The economic outlook, however, has become more clouded as a result of recent volatility in financial markets and signs that growth is slowing overseas, including in China and the euro zone. There are also fears the 35-day partial shutdown of the U.S. government may crimp consumer spending.
The slight downgrade in the Fed’s language around rate increases included a change in its description of economic growth from “strong” to “solid,” and it noted that market-based measures of inflation compensation have “moved lower in recent months.”
The policy decision met with a unanimous vote.
Other Economic News
Private payrolls increased solidly in January, pointing to sustained labor market strength despite a recent easing in consumer and business confidence that has suggested a loss of momentum in the economy.
The strong hiring shown in the ADP National Employment Report on Wednesday also suggested there had been minimal impact on the labor market from the just-ended 35-day partial shutdown of the federal government.
Other data showed contracts to buy existing homes tumbled to a more than 4-1/2-year low in December.
The ADP National Employment Report indicated that private payrolls increased by 213,000 in January after rising by 263,000 in December. Economists polled by Reuters had forecast private payrolls advancing 178,000 in January.
The ADP report, which is jointly developed with Moody’s Analytics, was published ahead of the government’s more comprehensive employment report for December scheduled for release on Friday.
While the ADP report is not considered a reliable predictor of the private payrolls portion of the government’s employment report because of differences in methodology, it was in line with other market data, including weekly filings for unemployment benefits, that have suggested a healthy jobs market.
According to one survey by Reuters, nonfarm payrolls likely increased by 165,000 jobs in January after jumping 312,000 in December. The unemployment rate is forecast unchanged at 3.9 percent.
In a separate report on Wednesday, the National Association of Realtors said its pending home sales index, based on contracts signed last month, fell 2.2 percent to 99.0, making it the weakest reading since April 2014.
Contracts to purchase homes have now declined for three straight months. Pending home sales become sales after a month or two, and last month’s drop suggested further weakness in existing home sales after they hit a three-year low in December.
The consensus was for pending home sales to rise 0.5 percent. Pending home sales fell 9.8 percent from a year ago, the 12th straight month of annual decreases. Contracts fell in the South, Northeast and Midwest.

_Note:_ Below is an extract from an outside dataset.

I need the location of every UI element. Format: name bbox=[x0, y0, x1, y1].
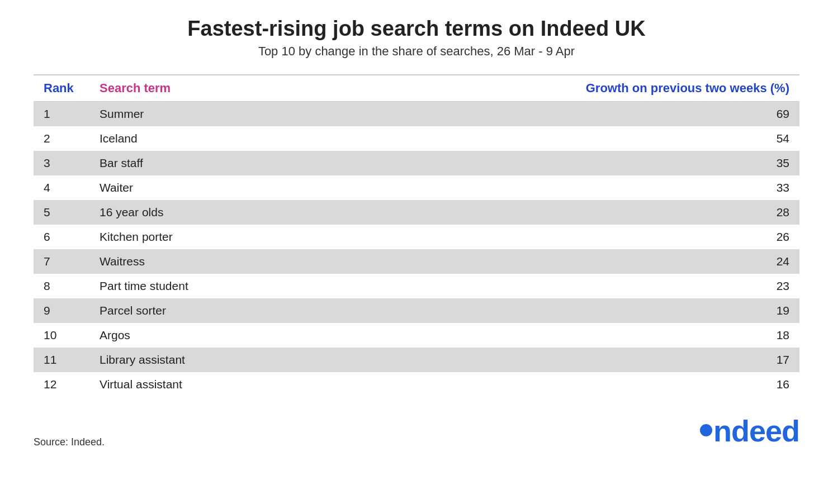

They rose in the West.
The weak housing report added to surveys showing a plunge in consumer confidence in January and some regional Fed manufacturing surveys that have suggested a slowdown in economic activity in the fourth quarter and early in 2019.
It is likely that. economic growth has fallen off somewhat in the fourth quarter from the July-September period’s brisk 3.4 percent annualized rate.
The advance fourth-quarter GDP report, which was scheduled for release on Wednesday, has been delayed as the government shutdown prevented the collection of source data by the Commerce Department’s Bureau of Economic Analysis and Census Bureau.
Despite the weakness in signed contracts and sales, the outlook for the housing market is improving amid a moderation in house price inflation.
The slowdown in house prices comes at a time when the 30-year fixed mortgage rate is hovering at a nine-month low of 4.45 percent, according to mortgage finance agency Freddie Mac. This, together with improving supply, could help to support the housing market this year after it struggled in 2018.